The problem |
Word-for-word transcription needed. Include every entry below but no pictures.

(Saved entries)
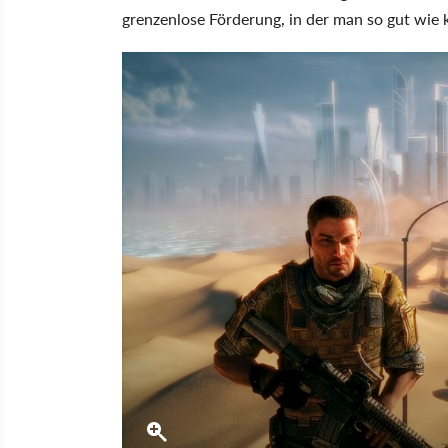
grenzenlose Förderung, in der man so gut wie 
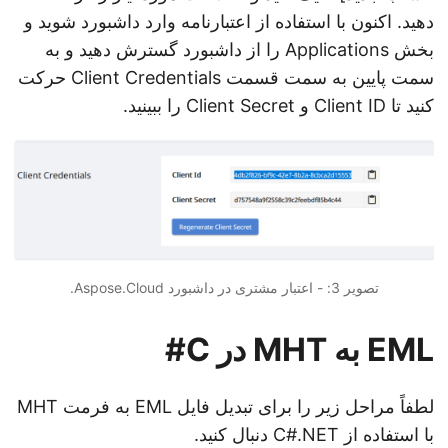
دهید. اکنون با استفاده از اعتبارنامه وارد داشبورد شوید و
بخش Applications را از داشبورد گسترش دهید و به
سمت پایین به سمت قسمت Client Credentials حرکت
کنید تا Client ID و Client Secret را ببینید.
تصویر 3: - اعتبار مشتری در داشبورد Aspose.Cloud.
EML به MHT در C#
لطفاً مراحل زیر را برای تبدیل فایل EML به فرمت MHT
با استفاده از C#.NET دنبال کنید.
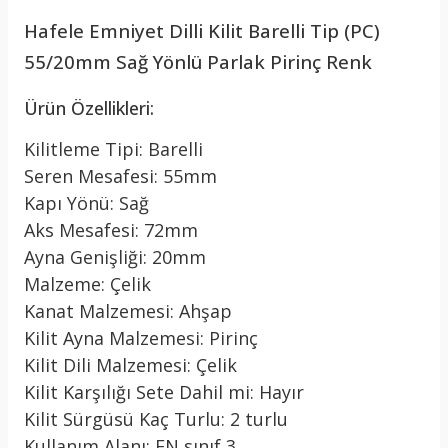
Hafele Emniyet Dilli Kilit Barelli Tip (PC)
55/20mm Sağ Yönlü Parlak Pirinç Renk
Ürün Özellikleri:
Kilitleme Tipi: Barelli
Seren Mesafesi: 55mm
Kapı Yönü: Sağ
Aks Mesafesi: 72mm
Ayna Genişliği: 20mm
Malzeme: Çelik
Kanat Malzemesi: Ahşap
Kilit Ayna Malzemesi: Pirinç
Kilit Dili Malzemesi: Çelik
Kilit Karşılığı Sete Dahil mi: Hayır
Kilit Sürgüsü Kaç Turlu: 2 turlu
Kullanım Alanı: EN sınıf 3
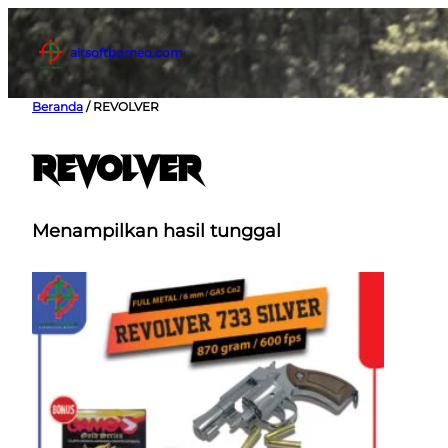
Lewati
ke
airsoftborneo.com
konten
Beranda
/ REVOLVER
REVOLVER
Menampilkan hasil tunggal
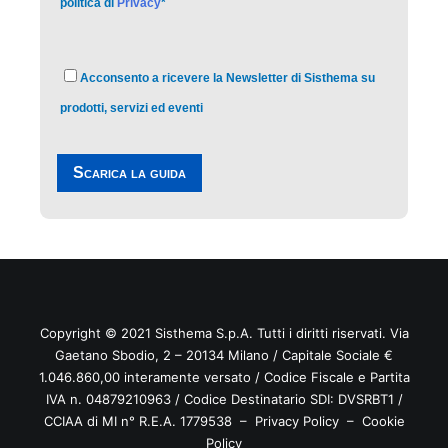
politica di
Privacy
*
Acconsento a ricevere la Newsletter di Sisthema su
prodotti, servizi ed eventi
Copyright © 2021
Sisthema
S.p.A. Tutti i diritti riservati. Via
Gaetano Sbodio, 2 – 20134 Milano / Capitale Sociale €
1.046.860,00 interamente versato / Codice Fiscale e Partita
IVA n. 04879210963 / Codice Destinatario SDI: DVSRBT1 /
CCIAA di MI n° R.E.A. 1779538 –
Privacy Policy
–
Cookie
Policy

Completed exercise |
grenzenlose Förderung, in der man so gut wie 
دهید. اکنون با استفاده از اعتبارنامه وارد داشبورد شوید و
بخش Applications را از داشبورد گسترش دهید و به
سمت پایین به سمت قسمت Client Credentials حرکت
کنید تا Client ID و Client Secret را ببینید.
تصویر 3: - اعتبار مشتری در داشبورد Aspose.Cloud.
EML به MHT در C#
لطفاً مراحل زیر را برای تبدیل فایل EML به فرمت MHT
با استفاده از C#.NET دنبال کنید.
Hafele Emniyet Dilli Kilit Barelli Tip (PC)
55/20mm Sağ Yönlü Parlak Pirinç Renk
Ürün Özellikleri:
Kilitleme Tipi: Barelli
Seren Mesafesi: 55mm
Kapı Yönü: Sağ
Aks Mesafesi: 72mm
Ayna Genişliği: 20mm
Malzeme: Çelik
Kanat Malzemesi: Ahşap
Kilit Ayna Malzemesi: Pirinç
Kilit Dili Malzemesi: Çelik
Kilit Karşılığı Sete Dahil mi: Hayır
Kilit Sürgüsü Kaç Turlu: 2 turlu
Kullanım Alanı: EN sınıf 3
Lewati
ke
airsoftborneo.com
konten
Beranda
/ REVOLVER
REVOLVER
Menampilkan hasil tunggal
politica di
Privacy
*
Acconsento a ricevere la Newsletter di Sisthema su
prodotti, servizi ed eventi
Copyright © 2021
Sisthema
S.p.A. Tutti i diritti riservati. Via
Gaetano Sbodio, 2 – 20134 Milano / Capitale Sociale €
1.046.860,00 interamente versato / Codice Fiscale e Partita
IVA n. 04879210963 / Codice Destinatario SDI: DVSRBT1 /
CCIAA di MI n° R.E.A. 1779538 –
Privacy Policy
–
Cookie
Policy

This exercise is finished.